--- ASSIGNED TASK ---
Filter the data below, keeping only lines that contain "vidas".

Saved entries
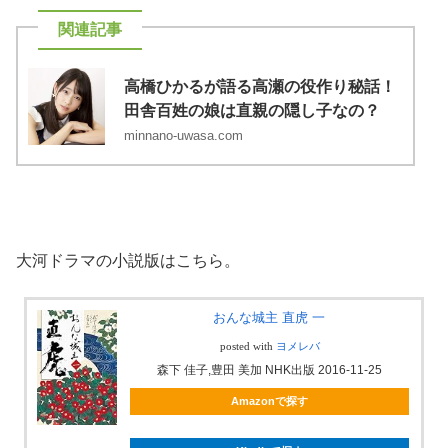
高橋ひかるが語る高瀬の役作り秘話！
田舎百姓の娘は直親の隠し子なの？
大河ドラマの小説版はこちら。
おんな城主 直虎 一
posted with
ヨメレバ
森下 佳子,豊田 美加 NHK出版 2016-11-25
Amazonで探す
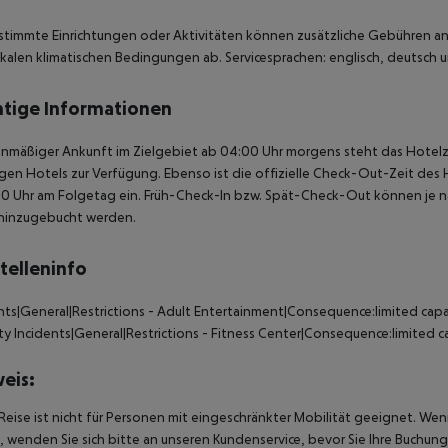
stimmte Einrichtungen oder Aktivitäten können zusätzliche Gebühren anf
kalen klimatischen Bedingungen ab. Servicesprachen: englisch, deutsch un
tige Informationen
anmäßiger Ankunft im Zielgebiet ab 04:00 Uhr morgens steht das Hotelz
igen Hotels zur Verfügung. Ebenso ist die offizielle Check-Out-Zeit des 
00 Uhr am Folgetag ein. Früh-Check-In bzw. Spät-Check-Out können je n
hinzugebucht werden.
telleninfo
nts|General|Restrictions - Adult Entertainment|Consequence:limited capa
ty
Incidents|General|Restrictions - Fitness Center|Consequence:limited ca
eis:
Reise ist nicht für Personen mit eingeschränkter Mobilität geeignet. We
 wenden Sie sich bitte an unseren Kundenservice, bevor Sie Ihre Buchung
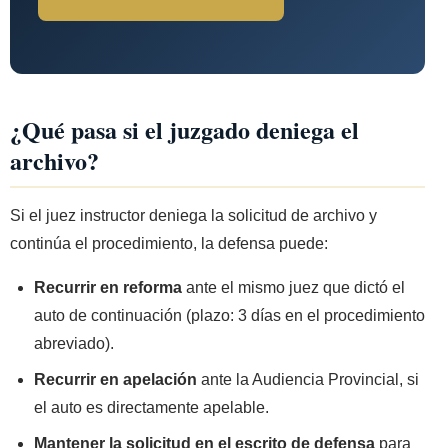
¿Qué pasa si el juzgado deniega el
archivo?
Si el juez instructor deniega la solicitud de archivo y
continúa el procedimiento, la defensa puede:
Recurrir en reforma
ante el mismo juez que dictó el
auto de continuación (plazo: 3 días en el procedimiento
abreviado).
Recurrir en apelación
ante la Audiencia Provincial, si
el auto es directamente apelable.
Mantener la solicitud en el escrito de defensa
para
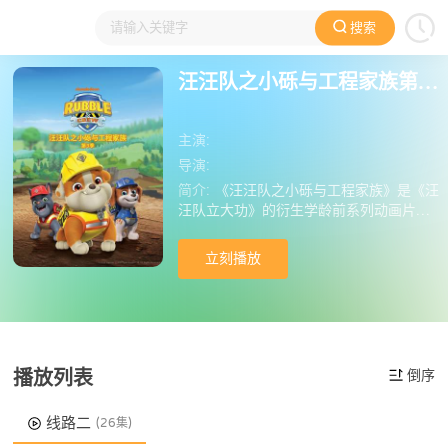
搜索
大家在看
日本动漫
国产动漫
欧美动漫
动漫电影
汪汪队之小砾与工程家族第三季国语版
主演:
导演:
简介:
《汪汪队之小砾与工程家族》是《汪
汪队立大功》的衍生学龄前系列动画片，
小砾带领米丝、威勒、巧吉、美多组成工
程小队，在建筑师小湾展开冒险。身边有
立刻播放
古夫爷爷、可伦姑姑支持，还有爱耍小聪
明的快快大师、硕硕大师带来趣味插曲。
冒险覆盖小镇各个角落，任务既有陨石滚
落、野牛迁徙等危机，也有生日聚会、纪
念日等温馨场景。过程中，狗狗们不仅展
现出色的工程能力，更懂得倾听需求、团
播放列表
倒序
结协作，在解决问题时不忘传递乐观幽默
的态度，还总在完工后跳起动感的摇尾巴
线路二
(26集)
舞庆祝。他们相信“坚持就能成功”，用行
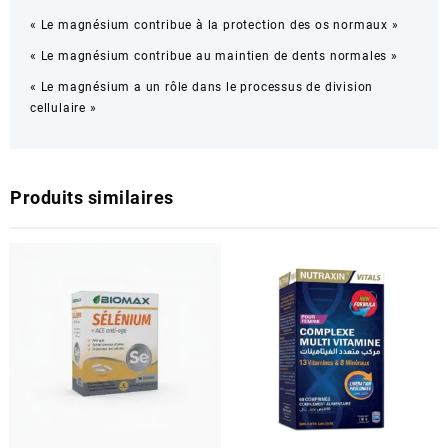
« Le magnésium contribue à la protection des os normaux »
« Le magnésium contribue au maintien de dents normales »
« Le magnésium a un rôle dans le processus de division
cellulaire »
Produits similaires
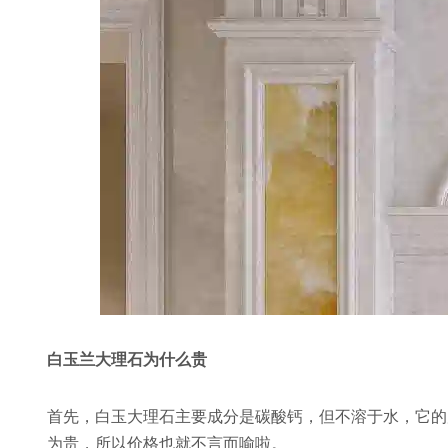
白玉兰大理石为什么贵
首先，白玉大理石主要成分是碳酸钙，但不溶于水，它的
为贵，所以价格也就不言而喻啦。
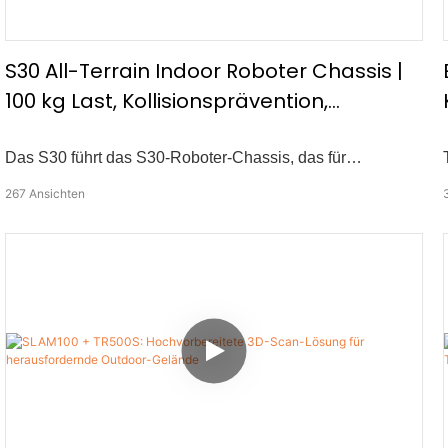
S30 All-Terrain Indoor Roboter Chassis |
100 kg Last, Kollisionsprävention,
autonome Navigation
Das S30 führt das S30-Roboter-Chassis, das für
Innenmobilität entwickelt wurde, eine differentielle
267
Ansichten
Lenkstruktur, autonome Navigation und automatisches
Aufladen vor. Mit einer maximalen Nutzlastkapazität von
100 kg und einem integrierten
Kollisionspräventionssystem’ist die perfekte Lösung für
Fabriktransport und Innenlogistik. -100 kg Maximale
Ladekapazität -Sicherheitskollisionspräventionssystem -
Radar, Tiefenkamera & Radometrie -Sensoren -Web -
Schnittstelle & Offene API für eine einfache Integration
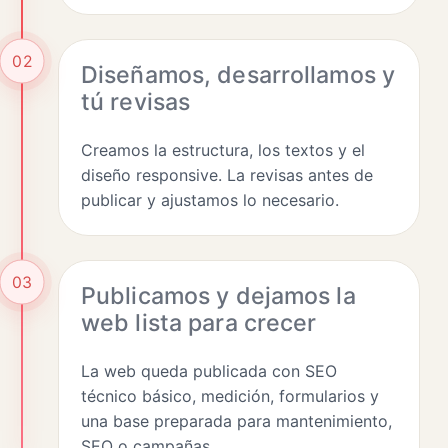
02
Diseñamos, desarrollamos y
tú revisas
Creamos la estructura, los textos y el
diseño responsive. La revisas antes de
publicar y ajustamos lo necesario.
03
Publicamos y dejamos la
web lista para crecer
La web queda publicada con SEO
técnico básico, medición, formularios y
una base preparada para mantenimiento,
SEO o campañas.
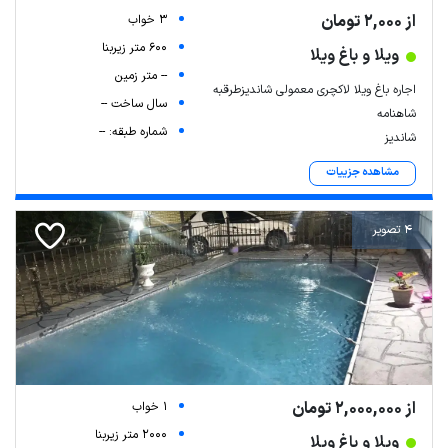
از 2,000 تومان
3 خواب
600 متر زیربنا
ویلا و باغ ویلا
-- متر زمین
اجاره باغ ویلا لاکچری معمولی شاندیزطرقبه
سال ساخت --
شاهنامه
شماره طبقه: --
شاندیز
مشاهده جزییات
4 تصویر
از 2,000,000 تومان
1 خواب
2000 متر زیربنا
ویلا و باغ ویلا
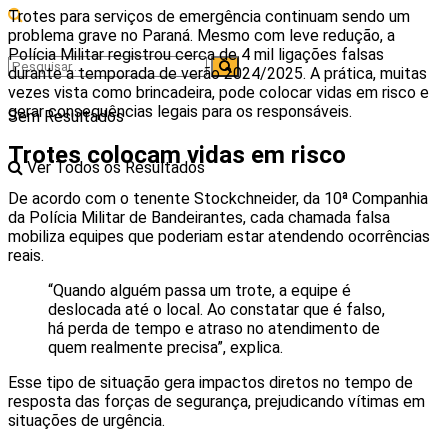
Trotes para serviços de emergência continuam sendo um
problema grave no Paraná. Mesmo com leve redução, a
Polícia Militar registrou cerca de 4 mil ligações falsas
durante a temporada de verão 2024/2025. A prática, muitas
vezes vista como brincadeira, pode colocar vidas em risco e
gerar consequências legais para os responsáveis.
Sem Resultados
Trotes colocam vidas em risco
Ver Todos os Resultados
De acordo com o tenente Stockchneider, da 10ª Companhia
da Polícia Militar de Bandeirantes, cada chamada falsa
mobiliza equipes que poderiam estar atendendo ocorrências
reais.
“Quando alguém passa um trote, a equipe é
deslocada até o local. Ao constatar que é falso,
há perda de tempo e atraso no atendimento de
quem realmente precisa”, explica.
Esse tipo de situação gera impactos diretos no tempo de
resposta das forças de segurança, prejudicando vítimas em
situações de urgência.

--

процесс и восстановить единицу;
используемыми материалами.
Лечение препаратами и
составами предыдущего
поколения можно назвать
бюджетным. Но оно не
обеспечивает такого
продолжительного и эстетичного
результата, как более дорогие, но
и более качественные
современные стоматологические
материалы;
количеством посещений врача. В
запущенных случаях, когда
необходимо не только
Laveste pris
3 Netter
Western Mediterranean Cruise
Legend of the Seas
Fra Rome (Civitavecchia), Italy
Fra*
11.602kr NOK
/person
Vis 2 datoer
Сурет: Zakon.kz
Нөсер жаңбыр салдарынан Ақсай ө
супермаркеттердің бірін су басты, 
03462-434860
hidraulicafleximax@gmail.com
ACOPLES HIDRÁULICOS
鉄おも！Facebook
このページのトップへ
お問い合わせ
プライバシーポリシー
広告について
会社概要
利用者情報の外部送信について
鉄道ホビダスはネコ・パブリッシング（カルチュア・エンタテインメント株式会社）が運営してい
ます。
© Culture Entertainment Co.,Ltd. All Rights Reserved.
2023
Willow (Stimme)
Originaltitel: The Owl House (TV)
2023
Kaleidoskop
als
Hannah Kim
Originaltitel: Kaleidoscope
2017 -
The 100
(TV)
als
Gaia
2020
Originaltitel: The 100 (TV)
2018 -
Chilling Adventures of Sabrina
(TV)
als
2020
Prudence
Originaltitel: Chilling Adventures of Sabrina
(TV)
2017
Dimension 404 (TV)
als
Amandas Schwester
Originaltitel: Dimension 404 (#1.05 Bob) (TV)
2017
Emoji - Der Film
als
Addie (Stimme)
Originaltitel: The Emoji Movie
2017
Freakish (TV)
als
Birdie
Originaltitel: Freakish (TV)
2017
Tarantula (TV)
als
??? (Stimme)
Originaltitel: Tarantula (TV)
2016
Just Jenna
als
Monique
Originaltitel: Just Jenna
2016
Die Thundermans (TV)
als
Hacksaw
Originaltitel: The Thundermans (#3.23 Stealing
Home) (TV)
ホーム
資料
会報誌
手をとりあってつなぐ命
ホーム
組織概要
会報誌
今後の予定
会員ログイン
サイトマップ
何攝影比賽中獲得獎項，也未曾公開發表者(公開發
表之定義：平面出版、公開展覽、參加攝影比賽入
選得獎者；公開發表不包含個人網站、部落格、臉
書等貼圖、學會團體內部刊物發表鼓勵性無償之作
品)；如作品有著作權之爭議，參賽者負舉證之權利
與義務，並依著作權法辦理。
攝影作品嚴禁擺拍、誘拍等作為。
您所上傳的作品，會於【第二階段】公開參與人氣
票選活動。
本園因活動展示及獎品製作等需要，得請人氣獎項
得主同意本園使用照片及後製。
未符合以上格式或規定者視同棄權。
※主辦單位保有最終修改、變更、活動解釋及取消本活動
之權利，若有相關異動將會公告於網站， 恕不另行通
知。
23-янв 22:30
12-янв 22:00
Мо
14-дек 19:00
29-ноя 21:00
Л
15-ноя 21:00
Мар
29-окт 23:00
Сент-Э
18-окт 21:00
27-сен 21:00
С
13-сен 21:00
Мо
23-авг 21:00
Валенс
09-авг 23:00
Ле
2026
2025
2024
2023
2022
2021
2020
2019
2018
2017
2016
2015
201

==

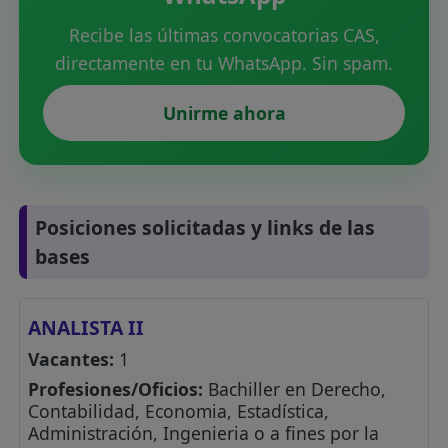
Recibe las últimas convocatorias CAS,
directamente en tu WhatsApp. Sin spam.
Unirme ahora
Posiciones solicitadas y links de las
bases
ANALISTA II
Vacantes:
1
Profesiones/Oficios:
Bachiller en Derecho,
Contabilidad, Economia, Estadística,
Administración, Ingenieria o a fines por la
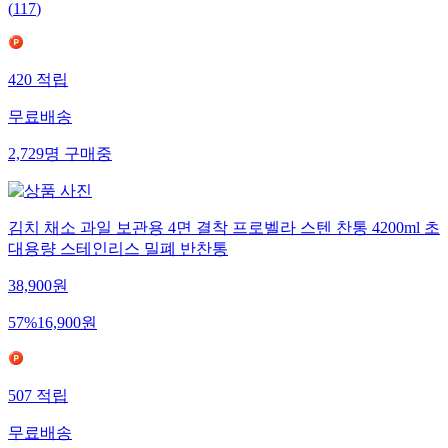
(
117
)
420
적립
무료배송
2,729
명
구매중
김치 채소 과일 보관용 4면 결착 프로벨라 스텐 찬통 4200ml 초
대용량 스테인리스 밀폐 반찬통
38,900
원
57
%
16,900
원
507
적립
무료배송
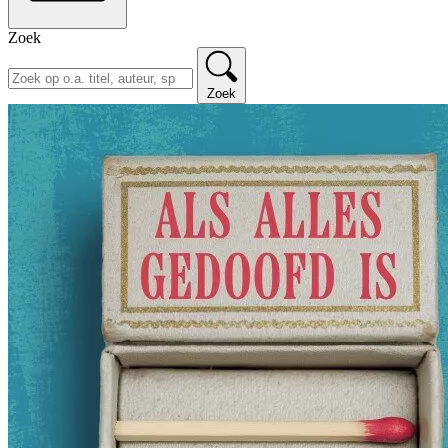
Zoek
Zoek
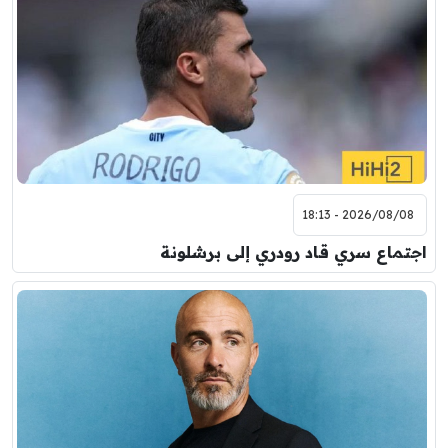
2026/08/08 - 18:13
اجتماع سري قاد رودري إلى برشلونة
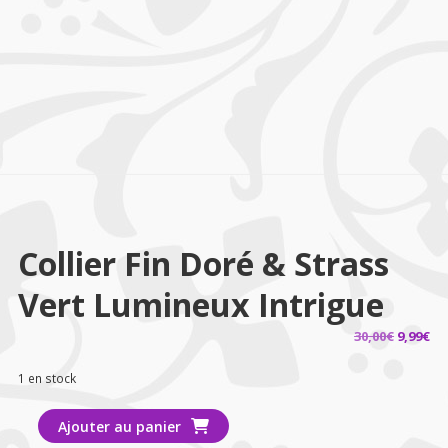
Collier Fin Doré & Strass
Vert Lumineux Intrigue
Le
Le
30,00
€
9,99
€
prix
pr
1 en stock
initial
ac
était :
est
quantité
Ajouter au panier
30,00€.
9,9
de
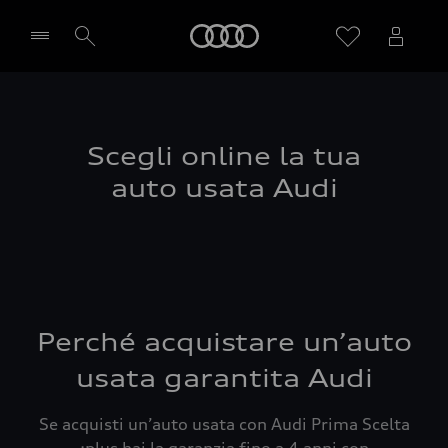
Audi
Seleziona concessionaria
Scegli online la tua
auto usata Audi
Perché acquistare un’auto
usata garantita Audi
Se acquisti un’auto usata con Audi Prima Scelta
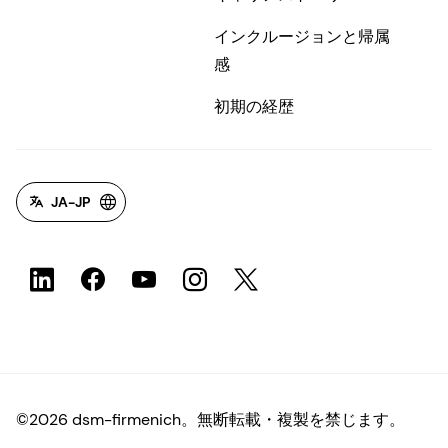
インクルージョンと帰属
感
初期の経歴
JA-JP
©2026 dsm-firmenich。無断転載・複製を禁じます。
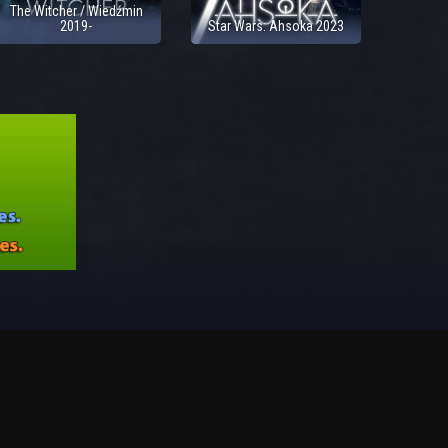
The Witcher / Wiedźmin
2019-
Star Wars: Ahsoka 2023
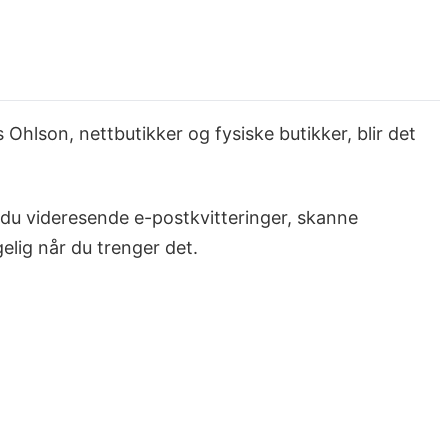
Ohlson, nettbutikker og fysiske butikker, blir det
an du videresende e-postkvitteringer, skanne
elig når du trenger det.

--- ANSWER SECTION ---
vezes vista como brincadeira, pode colocar vidas em risco e
Trotes colocam vidas em risco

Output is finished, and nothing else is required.